··· Data to examine

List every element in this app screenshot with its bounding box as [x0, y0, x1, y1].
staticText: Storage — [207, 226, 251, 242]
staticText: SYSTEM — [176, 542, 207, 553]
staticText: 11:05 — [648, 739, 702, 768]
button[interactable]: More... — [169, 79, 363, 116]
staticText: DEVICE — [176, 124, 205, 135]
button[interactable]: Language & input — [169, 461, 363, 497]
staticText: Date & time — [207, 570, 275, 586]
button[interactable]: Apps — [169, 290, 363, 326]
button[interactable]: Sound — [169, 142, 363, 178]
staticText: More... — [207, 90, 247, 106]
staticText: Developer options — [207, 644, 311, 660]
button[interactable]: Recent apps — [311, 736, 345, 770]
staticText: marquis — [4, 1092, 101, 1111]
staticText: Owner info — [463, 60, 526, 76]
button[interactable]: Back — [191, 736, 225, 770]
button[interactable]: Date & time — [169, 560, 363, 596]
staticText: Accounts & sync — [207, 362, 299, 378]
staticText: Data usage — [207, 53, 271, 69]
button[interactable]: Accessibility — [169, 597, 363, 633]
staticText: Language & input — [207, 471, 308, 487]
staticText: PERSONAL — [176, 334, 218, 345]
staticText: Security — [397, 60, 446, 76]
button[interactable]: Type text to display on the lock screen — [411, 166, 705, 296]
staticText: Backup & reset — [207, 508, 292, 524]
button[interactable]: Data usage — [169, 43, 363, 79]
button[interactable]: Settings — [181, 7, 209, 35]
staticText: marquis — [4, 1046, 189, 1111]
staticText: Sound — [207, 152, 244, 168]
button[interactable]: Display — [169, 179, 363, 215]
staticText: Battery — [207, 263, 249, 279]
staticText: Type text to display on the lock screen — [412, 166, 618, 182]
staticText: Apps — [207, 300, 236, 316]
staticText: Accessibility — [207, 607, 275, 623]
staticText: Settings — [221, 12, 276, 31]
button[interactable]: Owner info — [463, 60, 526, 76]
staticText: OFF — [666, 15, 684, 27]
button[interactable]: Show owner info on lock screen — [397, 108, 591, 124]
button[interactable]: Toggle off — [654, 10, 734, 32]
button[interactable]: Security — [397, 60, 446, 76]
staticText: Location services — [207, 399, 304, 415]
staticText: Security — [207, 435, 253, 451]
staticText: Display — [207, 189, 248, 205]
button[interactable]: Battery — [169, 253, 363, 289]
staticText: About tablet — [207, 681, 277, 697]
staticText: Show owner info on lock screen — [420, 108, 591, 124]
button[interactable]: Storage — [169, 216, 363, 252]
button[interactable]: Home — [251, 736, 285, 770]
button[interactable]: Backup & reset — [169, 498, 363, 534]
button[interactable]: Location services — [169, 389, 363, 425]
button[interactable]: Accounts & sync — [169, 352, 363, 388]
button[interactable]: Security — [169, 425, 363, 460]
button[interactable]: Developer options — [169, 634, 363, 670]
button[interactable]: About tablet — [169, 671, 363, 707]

······

**Instructions to follow:** Of all the lines in the data above, show only those that hold the word "tablet".

**Answer to this task:**
staticText: About tablet — [207, 681, 277, 697]
button[interactable]: About tablet — [169, 671, 363, 707]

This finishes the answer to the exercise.